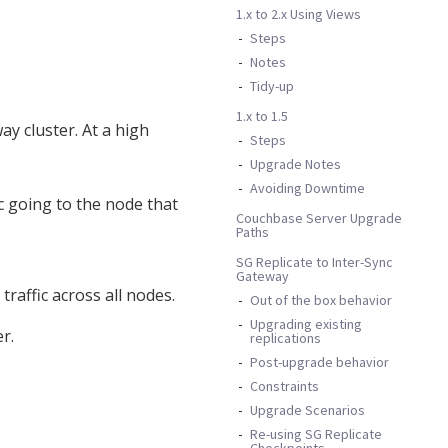
1.x to 2.x Using Views
Steps
Notes
Tidy-up
1.x to 1.5
y cluster. At a high
Steps
Upgrade Notes
Avoiding Downtime
c going to the node that
Couchbase Server Upgrade
Paths
SG Replicate to Inter-Sync
Gateway
raffic across all nodes.
Out of the box behavior
Upgrading existing
r.
replications
Post-upgrade behavior
Constraints
Upgrade Scenarios
Re-using SG Replicate
Checkpoints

Exercise directions:
Without changing a single word, set down all of the material again and leave out its pictures.

Answer to the exercise:
1.x to 2.x Using Views
Steps
Notes
Tidy-up
1.x to 1.5
y cluster. At a high
Steps
Upgrade Notes
Avoiding Downtime
c going to the node that
Couchbase Server Upgrade
Paths
SG Replicate to Inter-Sync
Gateway
raffic across all nodes.
Out of the box behavior
Upgrading existing
r.
replications
Post-upgrade behavior
Constraints
Upgrade Scenarios
Re-using SG Replicate
Checkpoints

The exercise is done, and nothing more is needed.